Der Schatzplanet (USA 2002)
Regie/Drehbuch: Ron Clements, John Musker Vorlage: Robert Louis Stevenson (Die Schatzinsel, 1882) Sprecher: Joseph Gordon-Levitt, Patrick McGoohan, Martin Short, Emma Thompson
Als Disney 2001 den ersten Trailer in die Kinos brachte, war ich sofort begeistert von dem gesamten Setting. Dies war mir als Vorschulkind wohl eher unterbewusst klar.

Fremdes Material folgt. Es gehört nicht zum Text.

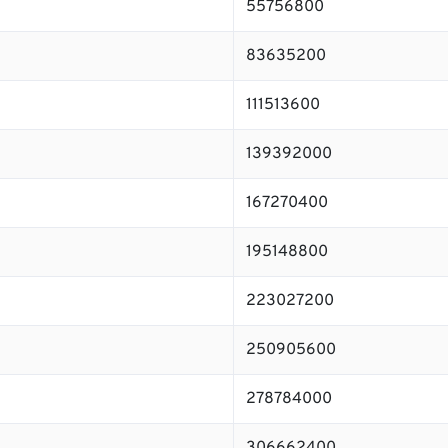
55756800
83635200
111513600
139392000
167270400
195148800
223027200
250905600
278784000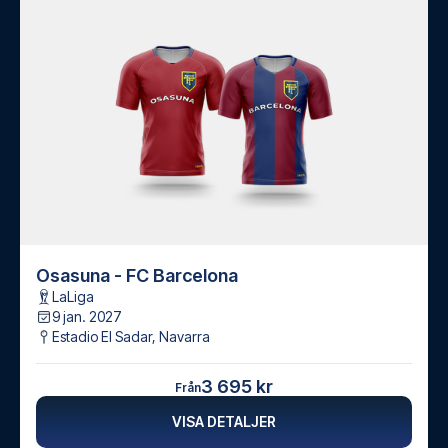
Osasuna - FC Barcelona
LaLiga
9 jan. 2027
Estadio El Sadar
,
Navarra
3 695 kr
Från
VISA DETALJER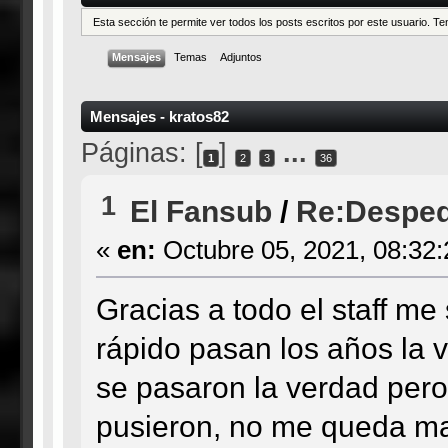
Esta sección te permite ver todos los posts escritos por este usuario. 
Mensajes
Temas
Adjuntos
Mensajes - kratos82
Páginas: [
]
...
1
2
3
36
1
El Fansub
/
Re:Desped
«
en:
Octubre 05, 2021, 08:32
Gracias a todo el staff me
rápido pasan los años la v
se pasaron la verdad pero
pusieron, no me queda ma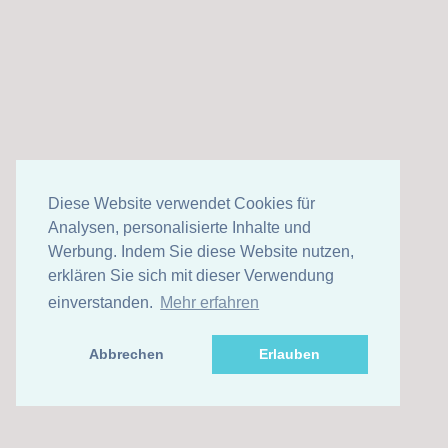
Diese Website verwendet Cookies für
Analysen, personalisierte Inhalte und
Werbung. Indem Sie diese Website nutzen,
erklären Sie sich mit dieser Verwendung
einverstanden.
Mehr erfahren
Abbrechen
Erlauben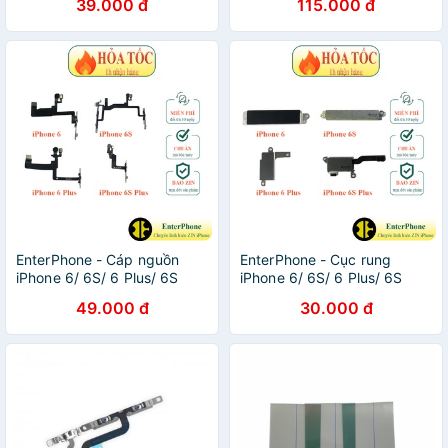
39.000 đ
115.000 đ
EnterPhone - Cáp nguồn
EnterPhone - Cục rung
iPhone 6/ 6S/ 6 Plus/ 6S
iPhone 6/ 6S/ 6 Plus/ 6S
Plus ZIN BÓC MÁY
Plus ZIN BÓC MÁY
49.000 đ
30.000 đ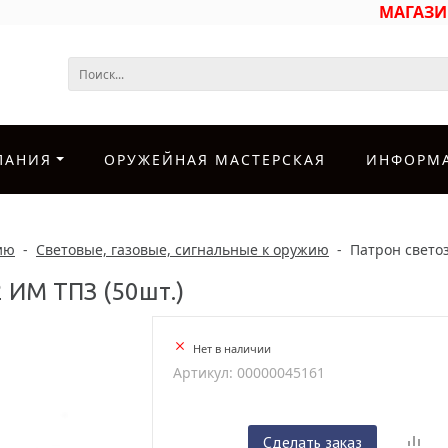
МАГАЗ
ПАНИЯ
ОРУЖЕЙНАЯ МАСТЕРСКАЯ
ИНФОРМ
ию
-
Световые, газовые, сигнальные к оружию
-
Патрон светоз
 ИМ ТПЗ (50шт.)
Нет в наличии
Артикул: 00000045161
Сделать заказ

Doch beginnen wir besser ganz vorne. 1880 oder 1881, dies ist nicht genau nach zuweisen - Paparazzi gab es damals ja noch nicht so viele - skizzierte der Autor Robert Louis Stevenson eine Geschichte. Einen Sommer später beschäftigte er sich, aufgrund einer Erkältung und einer Schlechtwetterwelle in Schottland, mit seinem Stiefsohn Lloyd Osbour. Er half ihm beim Malen. Später schrieb er:
„Bei dieser Gelegenheit fertigte ich die Landkarte einer Insel an. […] Die Gestalt dieser Insel befruchtete meine Phantasie außerordentlich. Da waren Hafenplätze, die mich entzückten wie Sonette, und im Bewusstsein einer Schicksalsbestimmung nannte ich mein Erzeugnis ‚Die Schatzinsel‘.“
Diese Schatzkarte war der endgültige Spatenstich für seinen ersten Roman „Die Schatzinsel“, welchen er für Llyod schrieb und ihm diesen auch widmete. Der Rest ist Geschichte. Die Regisseure Ron Clements und John Musker brachten die Geschichte 2002 für Disney ganz anders und ganz frisch auf die Leinwand. Die wunderbare Musik von James Newton Howard lässt einen vollkommen in den Weltraum eintauchen, doch dazu später mehr.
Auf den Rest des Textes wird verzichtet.